* Page segmentation data

■ ■ ■ ■ ■ ■ ■

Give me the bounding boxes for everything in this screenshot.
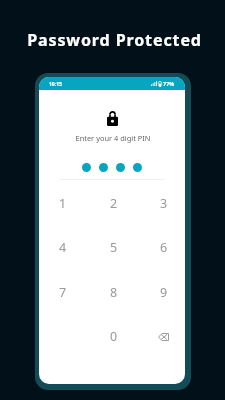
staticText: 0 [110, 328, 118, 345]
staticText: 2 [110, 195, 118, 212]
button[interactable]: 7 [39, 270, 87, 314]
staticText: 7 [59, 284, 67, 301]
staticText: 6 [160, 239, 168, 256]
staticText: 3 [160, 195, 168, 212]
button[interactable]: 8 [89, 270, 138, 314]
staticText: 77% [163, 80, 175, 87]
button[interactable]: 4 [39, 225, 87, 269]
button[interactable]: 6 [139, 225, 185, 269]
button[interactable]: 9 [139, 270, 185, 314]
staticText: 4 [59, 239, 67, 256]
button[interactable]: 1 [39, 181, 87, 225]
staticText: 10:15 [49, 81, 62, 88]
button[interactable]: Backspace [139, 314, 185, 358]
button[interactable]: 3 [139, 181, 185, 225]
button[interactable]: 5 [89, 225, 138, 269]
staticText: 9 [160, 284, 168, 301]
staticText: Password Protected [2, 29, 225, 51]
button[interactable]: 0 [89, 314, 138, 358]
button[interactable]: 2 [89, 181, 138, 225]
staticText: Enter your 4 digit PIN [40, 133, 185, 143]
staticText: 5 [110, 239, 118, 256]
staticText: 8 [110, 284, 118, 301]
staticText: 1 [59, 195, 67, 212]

■ ■ ■ ■ ■ ■ ■

* To do
Among the entries, find every line holding "button" and return it.

* Reply to the exercise
button[interactable]: 7 [39, 270, 87, 314]
button[interactable]: 8 [89, 270, 138, 314]
button[interactable]: 4 [39, 225, 87, 269]
button[interactable]: 6 [139, 225, 185, 269]
button[interactable]: 9 [139, 270, 185, 314]
button[interactable]: 1 [39, 181, 87, 225]
button[interactable]: Backspace [139, 314, 185, 358]
button[interactable]: 3 [139, 181, 185, 225]
button[interactable]: 5 [89, 225, 138, 269]
button[interactable]: 0 [89, 314, 138, 358]
button[interactable]: 2 [89, 181, 138, 225]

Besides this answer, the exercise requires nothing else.